Assignment: Write the entries below again, precisely as they appear.

START The data

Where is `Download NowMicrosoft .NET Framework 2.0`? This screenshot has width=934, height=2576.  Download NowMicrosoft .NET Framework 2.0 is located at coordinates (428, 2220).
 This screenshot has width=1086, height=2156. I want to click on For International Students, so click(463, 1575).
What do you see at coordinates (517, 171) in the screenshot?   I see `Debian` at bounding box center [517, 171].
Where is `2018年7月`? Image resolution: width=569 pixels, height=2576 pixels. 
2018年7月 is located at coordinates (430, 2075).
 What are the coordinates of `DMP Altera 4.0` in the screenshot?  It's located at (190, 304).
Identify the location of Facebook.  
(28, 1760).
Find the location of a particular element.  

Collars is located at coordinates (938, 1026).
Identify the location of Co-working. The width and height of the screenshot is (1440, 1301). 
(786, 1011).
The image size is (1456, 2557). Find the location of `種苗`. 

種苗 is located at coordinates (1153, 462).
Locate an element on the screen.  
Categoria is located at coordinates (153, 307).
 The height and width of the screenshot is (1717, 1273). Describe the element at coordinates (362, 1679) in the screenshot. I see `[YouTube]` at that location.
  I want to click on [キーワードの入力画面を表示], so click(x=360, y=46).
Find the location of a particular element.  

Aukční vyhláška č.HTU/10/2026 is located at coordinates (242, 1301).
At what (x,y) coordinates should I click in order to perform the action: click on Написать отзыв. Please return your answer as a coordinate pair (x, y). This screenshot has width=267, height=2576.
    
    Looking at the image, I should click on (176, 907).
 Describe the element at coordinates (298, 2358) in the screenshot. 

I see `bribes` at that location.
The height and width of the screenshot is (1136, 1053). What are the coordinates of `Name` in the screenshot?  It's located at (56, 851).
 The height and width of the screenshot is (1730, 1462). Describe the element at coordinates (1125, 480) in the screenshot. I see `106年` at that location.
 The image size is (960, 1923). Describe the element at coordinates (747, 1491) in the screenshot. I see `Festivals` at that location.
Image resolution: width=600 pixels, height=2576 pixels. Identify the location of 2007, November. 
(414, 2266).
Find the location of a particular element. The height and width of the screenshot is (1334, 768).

END The data

Answer section:
Where is `Download NowMicrosoft .NET Framework 2.0`? This screenshot has width=934, height=2576.  Download NowMicrosoft .NET Framework 2.0 is located at coordinates (428, 2220).
 This screenshot has width=1086, height=2156. I want to click on For International Students, so click(463, 1575).
What do you see at coordinates (517, 171) in the screenshot?   I see `Debian` at bounding box center [517, 171].
Where is `2018年7月`? Image resolution: width=569 pixels, height=2576 pixels. 
2018年7月 is located at coordinates (430, 2075).
 What are the coordinates of `DMP Altera 4.0` in the screenshot?  It's located at (190, 304).
Identify the location of Facebook.  
(28, 1760).
Find the location of a particular element.  

Collars is located at coordinates (938, 1026).
Identify the location of Co-working. The width and height of the screenshot is (1440, 1301). 
(786, 1011).
The image size is (1456, 2557). Find the location of `種苗`. 

種苗 is located at coordinates (1153, 462).
Locate an element on the screen.  
Categoria is located at coordinates (153, 307).
 The height and width of the screenshot is (1717, 1273). Describe the element at coordinates (362, 1679) in the screenshot. I see `[YouTube]` at that location.
  I want to click on [キーワードの入力画面を表示], so click(x=360, y=46).
Find the location of a particular element.  

Aukční vyhláška č.HTU/10/2026 is located at coordinates (242, 1301).
At what (x,y) coordinates should I click in order to perform the action: click on Написать отзыв. Please return your answer as a coordinate pair (x, y). This screenshot has width=267, height=2576.
    
    Looking at the image, I should click on (176, 907).
 Describe the element at coordinates (298, 2358) in the screenshot. 

I see `bribes` at that location.
The height and width of the screenshot is (1136, 1053). What are the coordinates of `Name` in the screenshot?  It's located at (56, 851).
 The height and width of the screenshot is (1730, 1462). Describe the element at coordinates (1125, 480) in the screenshot. I see `106年` at that location.
 The image size is (960, 1923). Describe the element at coordinates (747, 1491) in the screenshot. I see `Festivals` at that location.
Image resolution: width=600 pixels, height=2576 pixels. Identify the location of 2007, November. 
(414, 2266).
Find the location of a particular element. The height and width of the screenshot is (1334, 768).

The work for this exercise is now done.